▸ What you will do
Gather every line below where "votre" appears.
_ _ _ _ _ _ _
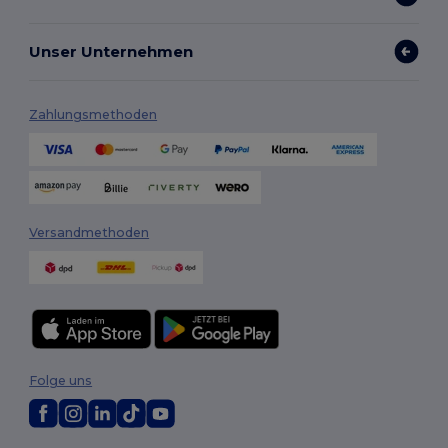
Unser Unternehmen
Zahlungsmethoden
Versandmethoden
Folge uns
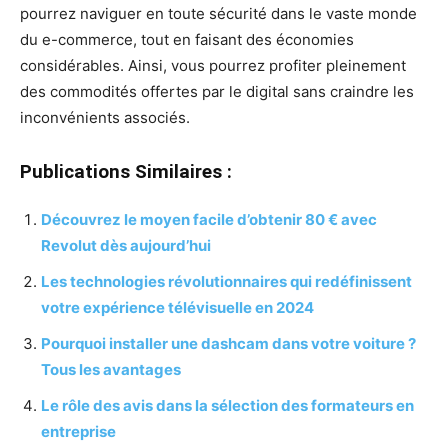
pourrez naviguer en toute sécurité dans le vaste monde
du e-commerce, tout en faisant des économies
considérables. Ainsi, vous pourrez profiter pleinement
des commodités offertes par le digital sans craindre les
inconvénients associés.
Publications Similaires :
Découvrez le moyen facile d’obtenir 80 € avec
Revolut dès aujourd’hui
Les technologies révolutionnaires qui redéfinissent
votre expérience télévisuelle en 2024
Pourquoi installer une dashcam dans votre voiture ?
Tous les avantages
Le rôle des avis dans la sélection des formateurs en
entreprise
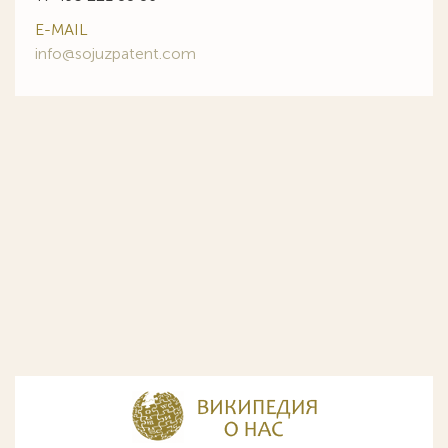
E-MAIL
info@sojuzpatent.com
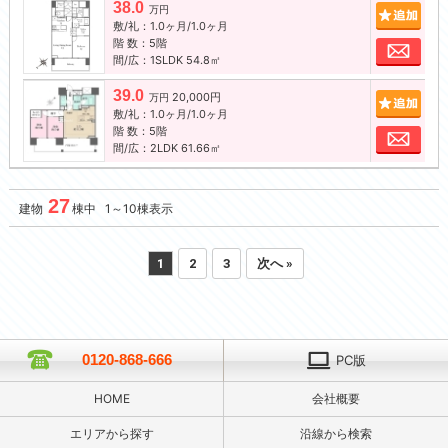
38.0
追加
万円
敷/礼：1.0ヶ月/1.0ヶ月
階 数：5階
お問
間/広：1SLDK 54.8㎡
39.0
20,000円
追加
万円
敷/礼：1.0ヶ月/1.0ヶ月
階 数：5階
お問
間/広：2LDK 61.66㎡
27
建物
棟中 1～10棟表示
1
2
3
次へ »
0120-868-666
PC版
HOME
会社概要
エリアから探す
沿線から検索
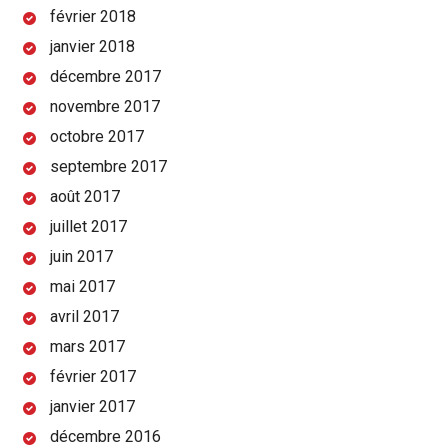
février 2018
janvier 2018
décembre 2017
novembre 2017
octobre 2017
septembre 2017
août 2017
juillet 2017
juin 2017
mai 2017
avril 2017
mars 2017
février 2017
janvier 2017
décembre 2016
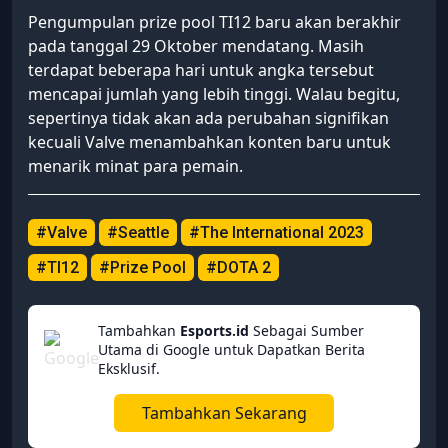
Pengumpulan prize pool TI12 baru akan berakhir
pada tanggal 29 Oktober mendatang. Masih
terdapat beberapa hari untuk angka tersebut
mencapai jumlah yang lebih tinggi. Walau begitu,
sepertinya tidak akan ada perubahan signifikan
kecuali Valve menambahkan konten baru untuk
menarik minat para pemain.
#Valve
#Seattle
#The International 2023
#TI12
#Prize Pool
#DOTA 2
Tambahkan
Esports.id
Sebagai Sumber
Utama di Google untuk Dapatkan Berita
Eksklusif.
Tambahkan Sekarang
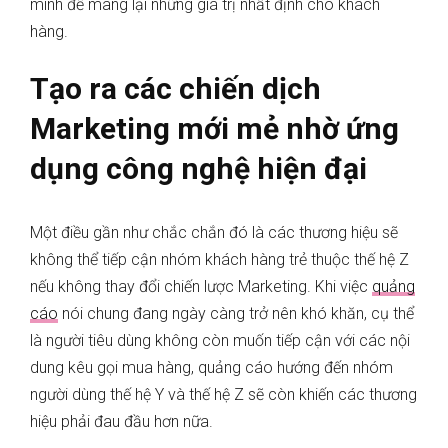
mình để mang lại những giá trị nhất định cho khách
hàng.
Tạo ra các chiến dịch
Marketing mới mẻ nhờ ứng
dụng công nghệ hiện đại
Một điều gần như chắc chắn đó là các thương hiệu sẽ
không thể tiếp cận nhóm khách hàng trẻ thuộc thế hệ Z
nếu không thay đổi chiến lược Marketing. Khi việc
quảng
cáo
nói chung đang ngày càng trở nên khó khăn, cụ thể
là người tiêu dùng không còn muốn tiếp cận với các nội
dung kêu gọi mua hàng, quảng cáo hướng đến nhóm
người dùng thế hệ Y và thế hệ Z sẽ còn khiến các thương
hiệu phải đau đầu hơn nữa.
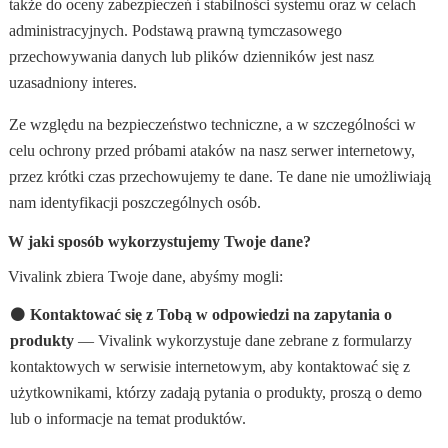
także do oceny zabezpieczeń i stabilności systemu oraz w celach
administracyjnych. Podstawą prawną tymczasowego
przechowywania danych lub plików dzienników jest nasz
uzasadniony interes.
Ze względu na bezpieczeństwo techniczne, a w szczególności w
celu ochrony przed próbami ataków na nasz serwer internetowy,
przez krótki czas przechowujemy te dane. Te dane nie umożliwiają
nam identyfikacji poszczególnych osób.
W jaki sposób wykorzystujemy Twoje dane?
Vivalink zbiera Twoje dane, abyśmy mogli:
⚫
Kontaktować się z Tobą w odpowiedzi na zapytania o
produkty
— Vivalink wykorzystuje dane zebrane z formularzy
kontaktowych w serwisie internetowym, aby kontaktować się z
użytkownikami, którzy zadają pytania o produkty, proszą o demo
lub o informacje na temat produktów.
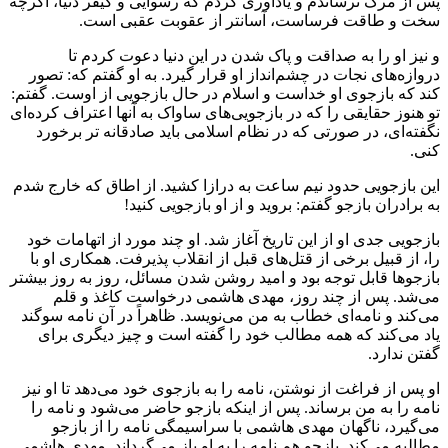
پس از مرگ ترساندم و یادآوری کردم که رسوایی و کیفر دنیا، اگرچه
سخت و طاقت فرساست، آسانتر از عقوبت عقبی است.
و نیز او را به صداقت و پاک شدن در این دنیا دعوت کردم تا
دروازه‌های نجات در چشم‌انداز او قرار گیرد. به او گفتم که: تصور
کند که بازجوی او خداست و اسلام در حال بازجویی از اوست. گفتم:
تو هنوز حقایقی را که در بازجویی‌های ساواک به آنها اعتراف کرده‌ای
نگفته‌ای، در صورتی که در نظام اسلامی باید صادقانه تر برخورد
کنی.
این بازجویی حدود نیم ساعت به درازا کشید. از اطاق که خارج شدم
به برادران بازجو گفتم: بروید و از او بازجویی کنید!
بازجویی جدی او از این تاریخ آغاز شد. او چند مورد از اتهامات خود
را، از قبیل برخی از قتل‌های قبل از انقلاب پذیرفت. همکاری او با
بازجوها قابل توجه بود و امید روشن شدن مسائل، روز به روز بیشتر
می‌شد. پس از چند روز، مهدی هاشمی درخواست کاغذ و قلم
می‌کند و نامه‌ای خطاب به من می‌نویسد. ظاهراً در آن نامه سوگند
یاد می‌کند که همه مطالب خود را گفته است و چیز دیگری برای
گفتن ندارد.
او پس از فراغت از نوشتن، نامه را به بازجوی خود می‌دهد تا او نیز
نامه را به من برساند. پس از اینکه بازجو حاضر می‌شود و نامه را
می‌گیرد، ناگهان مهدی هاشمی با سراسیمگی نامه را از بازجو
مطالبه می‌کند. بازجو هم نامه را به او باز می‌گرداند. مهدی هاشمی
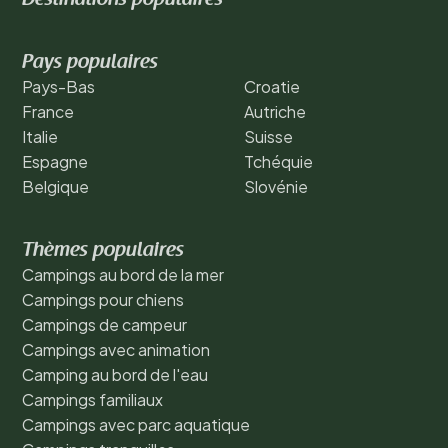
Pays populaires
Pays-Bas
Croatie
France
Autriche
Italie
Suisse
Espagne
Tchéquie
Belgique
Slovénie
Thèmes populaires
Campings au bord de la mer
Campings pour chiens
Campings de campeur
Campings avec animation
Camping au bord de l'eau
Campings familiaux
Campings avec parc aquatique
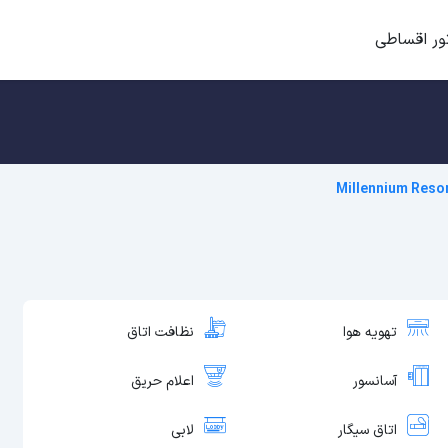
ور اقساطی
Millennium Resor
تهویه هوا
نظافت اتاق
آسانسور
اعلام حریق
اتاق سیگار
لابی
_ _ _ _ _ _ _
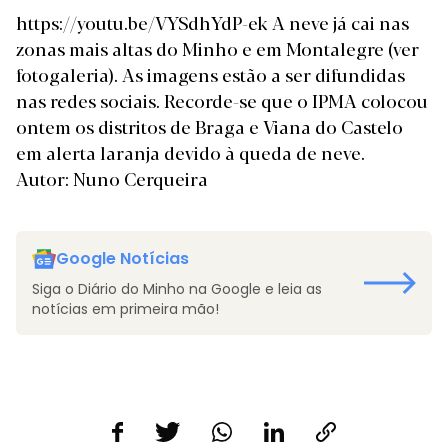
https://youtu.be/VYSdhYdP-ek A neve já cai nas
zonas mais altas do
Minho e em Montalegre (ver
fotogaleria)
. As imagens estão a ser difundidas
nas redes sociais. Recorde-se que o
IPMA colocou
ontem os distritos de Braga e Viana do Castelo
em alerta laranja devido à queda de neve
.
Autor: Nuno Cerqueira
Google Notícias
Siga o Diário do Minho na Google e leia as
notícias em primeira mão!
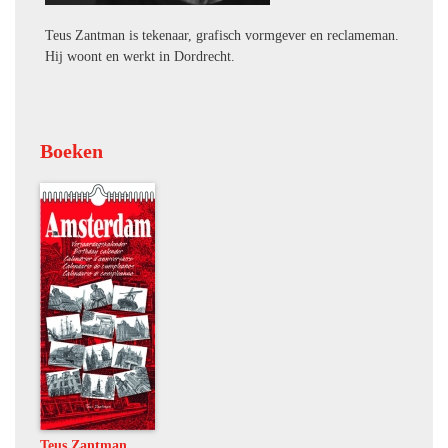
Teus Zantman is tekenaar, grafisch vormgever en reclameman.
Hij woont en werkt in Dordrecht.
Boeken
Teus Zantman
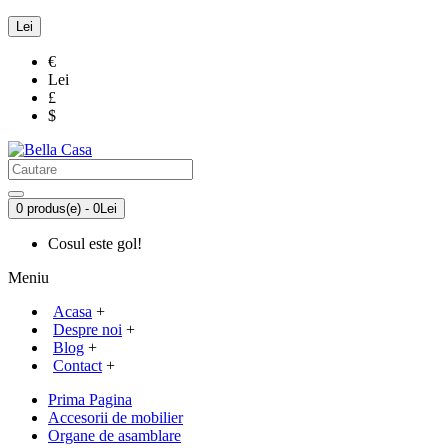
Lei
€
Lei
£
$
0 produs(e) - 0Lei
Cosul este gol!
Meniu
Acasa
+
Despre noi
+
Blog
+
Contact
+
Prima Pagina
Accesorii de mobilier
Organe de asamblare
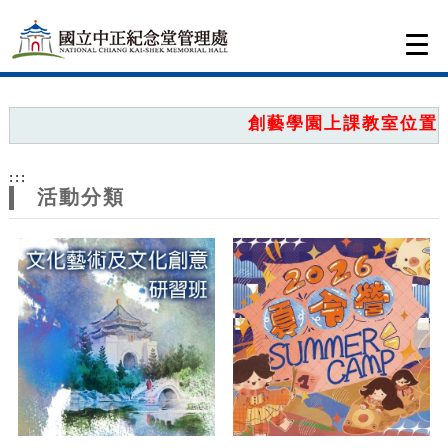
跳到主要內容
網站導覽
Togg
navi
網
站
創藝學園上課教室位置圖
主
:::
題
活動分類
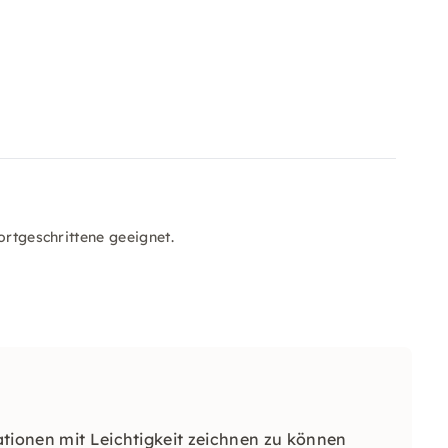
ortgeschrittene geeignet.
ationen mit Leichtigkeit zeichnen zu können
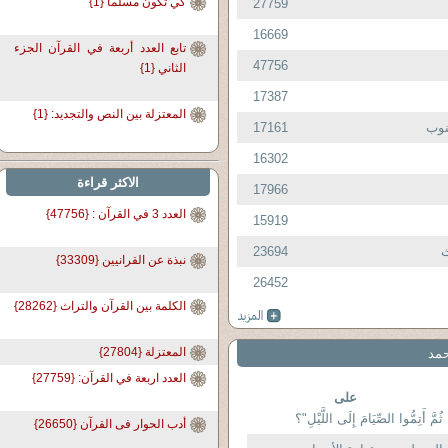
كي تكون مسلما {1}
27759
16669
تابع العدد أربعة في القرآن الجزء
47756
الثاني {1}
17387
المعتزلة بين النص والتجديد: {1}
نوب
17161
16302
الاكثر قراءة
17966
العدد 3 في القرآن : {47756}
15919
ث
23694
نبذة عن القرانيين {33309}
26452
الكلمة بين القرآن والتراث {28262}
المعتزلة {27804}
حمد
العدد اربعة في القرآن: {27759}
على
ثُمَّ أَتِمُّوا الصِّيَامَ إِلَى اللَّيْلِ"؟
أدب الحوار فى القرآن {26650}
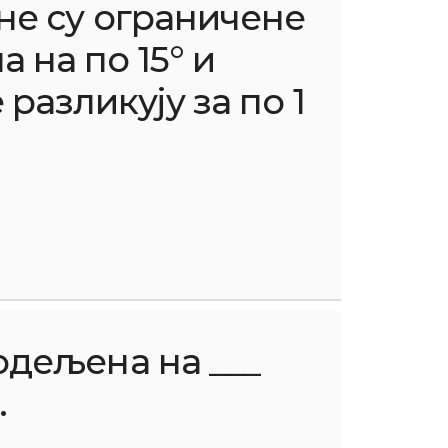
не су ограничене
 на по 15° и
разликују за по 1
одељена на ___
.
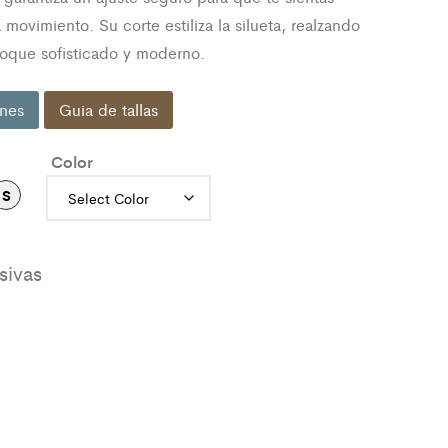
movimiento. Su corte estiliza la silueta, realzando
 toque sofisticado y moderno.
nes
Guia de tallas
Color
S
_ _ _ _ _ _ _
▸ Answer for the task
votre expérience télévisuelle en 2024
Pourquoi installer une dashcam dans votre voiture ?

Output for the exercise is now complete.